Source records
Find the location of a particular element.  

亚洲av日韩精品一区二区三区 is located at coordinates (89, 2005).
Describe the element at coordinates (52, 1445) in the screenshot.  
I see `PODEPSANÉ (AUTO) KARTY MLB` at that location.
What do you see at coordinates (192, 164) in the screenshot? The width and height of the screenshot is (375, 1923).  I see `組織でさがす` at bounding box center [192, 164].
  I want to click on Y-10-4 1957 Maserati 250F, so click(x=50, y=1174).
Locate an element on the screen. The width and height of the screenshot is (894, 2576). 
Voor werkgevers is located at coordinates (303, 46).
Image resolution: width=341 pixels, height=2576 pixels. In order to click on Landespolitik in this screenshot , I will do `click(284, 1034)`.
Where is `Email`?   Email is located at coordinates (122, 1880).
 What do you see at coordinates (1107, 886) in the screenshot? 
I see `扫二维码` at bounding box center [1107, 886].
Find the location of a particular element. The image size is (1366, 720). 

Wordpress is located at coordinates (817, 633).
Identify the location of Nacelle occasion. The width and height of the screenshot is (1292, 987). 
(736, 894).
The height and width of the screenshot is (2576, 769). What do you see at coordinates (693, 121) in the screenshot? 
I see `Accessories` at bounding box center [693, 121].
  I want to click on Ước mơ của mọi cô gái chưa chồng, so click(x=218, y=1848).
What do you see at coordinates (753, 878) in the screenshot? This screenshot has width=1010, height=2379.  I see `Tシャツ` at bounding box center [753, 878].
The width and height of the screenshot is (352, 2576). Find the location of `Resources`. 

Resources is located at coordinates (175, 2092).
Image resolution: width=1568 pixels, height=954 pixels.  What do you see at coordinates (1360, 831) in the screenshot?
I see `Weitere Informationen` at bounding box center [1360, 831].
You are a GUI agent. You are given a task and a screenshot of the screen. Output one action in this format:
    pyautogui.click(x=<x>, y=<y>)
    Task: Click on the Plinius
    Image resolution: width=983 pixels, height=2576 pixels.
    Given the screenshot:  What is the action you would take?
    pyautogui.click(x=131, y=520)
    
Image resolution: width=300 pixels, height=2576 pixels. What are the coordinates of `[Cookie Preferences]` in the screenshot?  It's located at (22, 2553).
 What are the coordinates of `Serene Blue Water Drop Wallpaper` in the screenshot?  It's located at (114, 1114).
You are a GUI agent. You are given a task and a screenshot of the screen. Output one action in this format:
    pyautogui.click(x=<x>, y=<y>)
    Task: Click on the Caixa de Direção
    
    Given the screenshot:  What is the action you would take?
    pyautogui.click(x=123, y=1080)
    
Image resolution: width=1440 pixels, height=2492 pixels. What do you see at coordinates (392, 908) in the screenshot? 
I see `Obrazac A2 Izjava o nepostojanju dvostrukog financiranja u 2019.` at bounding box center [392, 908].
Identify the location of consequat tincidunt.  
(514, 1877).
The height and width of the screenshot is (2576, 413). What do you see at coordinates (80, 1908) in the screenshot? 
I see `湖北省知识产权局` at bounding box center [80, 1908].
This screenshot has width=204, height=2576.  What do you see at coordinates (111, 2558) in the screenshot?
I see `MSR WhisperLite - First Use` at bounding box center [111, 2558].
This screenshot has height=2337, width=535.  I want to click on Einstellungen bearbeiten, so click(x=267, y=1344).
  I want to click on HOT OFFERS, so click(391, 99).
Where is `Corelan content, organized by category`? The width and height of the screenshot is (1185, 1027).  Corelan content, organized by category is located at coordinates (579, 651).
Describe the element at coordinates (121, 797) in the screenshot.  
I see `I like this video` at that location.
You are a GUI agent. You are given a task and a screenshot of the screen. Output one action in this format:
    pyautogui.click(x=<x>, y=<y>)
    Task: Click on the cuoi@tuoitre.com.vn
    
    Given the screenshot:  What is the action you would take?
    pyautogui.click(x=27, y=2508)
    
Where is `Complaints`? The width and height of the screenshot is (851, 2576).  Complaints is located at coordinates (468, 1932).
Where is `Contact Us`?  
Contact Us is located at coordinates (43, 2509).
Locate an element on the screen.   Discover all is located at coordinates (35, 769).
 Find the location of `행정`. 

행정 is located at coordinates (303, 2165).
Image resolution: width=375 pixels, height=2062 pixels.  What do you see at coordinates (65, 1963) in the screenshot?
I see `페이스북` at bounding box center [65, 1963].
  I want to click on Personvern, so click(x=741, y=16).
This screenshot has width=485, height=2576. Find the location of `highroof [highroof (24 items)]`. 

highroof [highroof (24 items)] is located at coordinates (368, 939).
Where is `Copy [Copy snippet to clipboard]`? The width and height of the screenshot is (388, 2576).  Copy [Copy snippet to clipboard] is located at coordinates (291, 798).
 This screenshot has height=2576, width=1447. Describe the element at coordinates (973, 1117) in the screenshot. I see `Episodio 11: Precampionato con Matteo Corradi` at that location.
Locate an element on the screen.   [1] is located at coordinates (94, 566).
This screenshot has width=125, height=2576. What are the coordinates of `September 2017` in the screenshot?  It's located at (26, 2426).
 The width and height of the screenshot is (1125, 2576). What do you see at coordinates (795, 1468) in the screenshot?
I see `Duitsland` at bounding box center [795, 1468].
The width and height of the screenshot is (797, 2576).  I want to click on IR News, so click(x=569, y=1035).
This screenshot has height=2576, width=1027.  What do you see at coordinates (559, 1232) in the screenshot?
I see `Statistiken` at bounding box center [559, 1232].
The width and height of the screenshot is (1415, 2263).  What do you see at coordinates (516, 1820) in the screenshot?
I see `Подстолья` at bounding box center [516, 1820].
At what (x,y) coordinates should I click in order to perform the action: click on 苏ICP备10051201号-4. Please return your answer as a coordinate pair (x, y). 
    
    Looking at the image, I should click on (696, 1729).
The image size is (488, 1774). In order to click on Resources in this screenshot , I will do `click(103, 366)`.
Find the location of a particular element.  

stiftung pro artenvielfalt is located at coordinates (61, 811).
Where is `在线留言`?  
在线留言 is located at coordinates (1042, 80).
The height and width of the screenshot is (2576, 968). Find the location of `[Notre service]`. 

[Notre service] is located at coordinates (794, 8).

**Required work**
Which lines of the data include the string "will"? Find them and copy each one.

**Answer to this task**
Image resolution: width=341 pixels, height=2576 pixels. In order to click on Landespolitik in this screenshot , I will do `click(284, 1034)`.
The image size is (488, 1774). In order to click on Resources in this screenshot , I will do `click(103, 366)`.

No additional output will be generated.